- _Your instructions_:
Return each record unchanged and drop the images.

[Transcribed page contents]
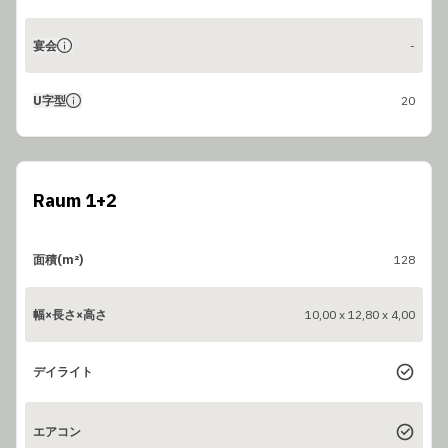
宴会
-
U字型
20
Raum 1+2
面積(m²)
128
幅×長さ×高さ
10,00 x 12,80 x 4,00
デイライト
エアコン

- _Written response_:
宴会
-
U字型
20
Raum 1+2
面積(m²)
128
幅×長さ×高さ
10,00 x 12,80 x 4,00
デイライト
エアコン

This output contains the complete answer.